The Primary Symptoms 

The problem of swallowing is persisting, and you should learn the symptoms that can indicate the issue. After you have a stroke and you are admitted to the hospital, you will be checked if you can swallow properly after a few hours. If you cannot, then that is the primary symptom of Dysphagia. However, this is not always the case as the problem can surface after you are released from the hospital. So, what you need to do is keep an eye open for the secondary symptoms.

The Secondary Symptoms

Some secondary symptoms can indicate your Dysphagia post-stroke. Your voice may become croaky; you may cough a lot while having something. You may not feel comfortable regarding the food at all, and you may have some food left in your mouth even after you have apparently swallowed it all. Your chewing power will be nearly gone, and you will take hours to finish a meal. You will also now swallow more than once to clean the throat, and there could be all sorts of problems regarding this. Moreover, these can lead to further serious problems.

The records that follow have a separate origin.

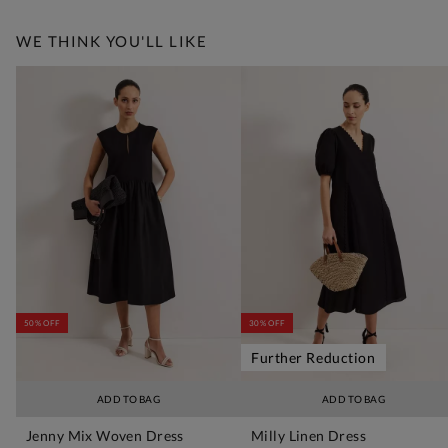
WE THINK YOU'LL LIKE
50% OFF
30% OFF
Further Reduction
ADD TO BAG
ADD TO BAG
Jenny Mix Woven Dress
Milly Linen Dress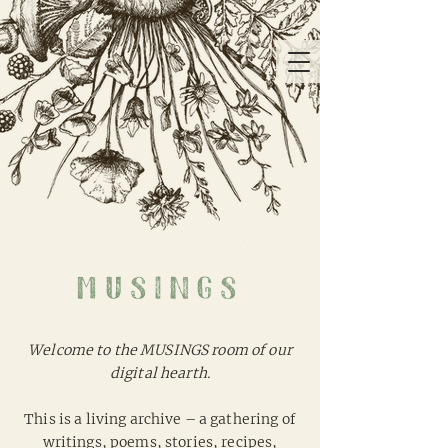
musings
Welcome to the MUSINGS room of our
digital hearth.
This is a living archive – a gathering of
writings, poems, stories, recipes,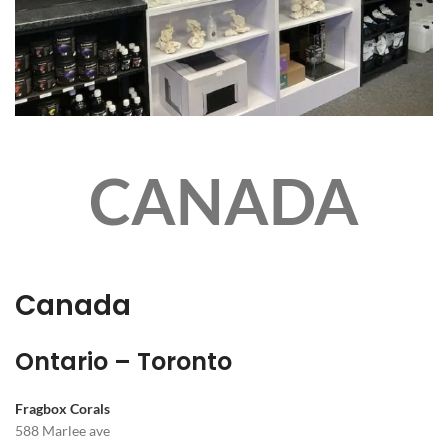
CANADA
Canada
Ontario – Toronto
Fragbox Corals
588 Marlee ave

The After-Effects Of Stroke

If Dysphagia is troubling you a lot, then you may not be very pleased knowing that not swallowing safely can lead to another problem called aspiration. Aspiration can lead to pneumonia and also lung infections. In fact, there is another, an even more dangerous variation called silent aspiration. So, only a trained professional will be able to tell you whether you are doing it right or not. Hence, even if there are no issues of swallowing in the hospital, you should get a check up after two weeks.

Can It Get Better?

If you are having such problems, you don’t need to lose sleep over this. They do get cured, and you can swallow safely after a few weeks. However, if you are unlucky and you fall within the small percentage for which the problem persists, then you may need to look for medications and therapeutic interventions. Thankfully, Dysphagia does have its solutions, and you will be cured of it well.

What Are The Solutions?

If you are having swallowing problems, a speech therapist may help. They will assess your problems first by trying to understand the obstacles. Then, they will be suggesting the possible remedies for this problem. Dysphagia can be countered using various tactics. You can have thick drinks that are easy to swallow. Mashed potato and other smoother foods can be part of your diet. You should always have them cold so that the hotness is not an impediment to the swallowing process. Also, you have to stop eating in copious amounts twice or thrice a day and have small meals throughout the day. The therapist will also chart out the safe foods as well as the unsafe ones. This diet may shift according to your response to this therapy. If the problem is aggravating, then you may have to be tube fed.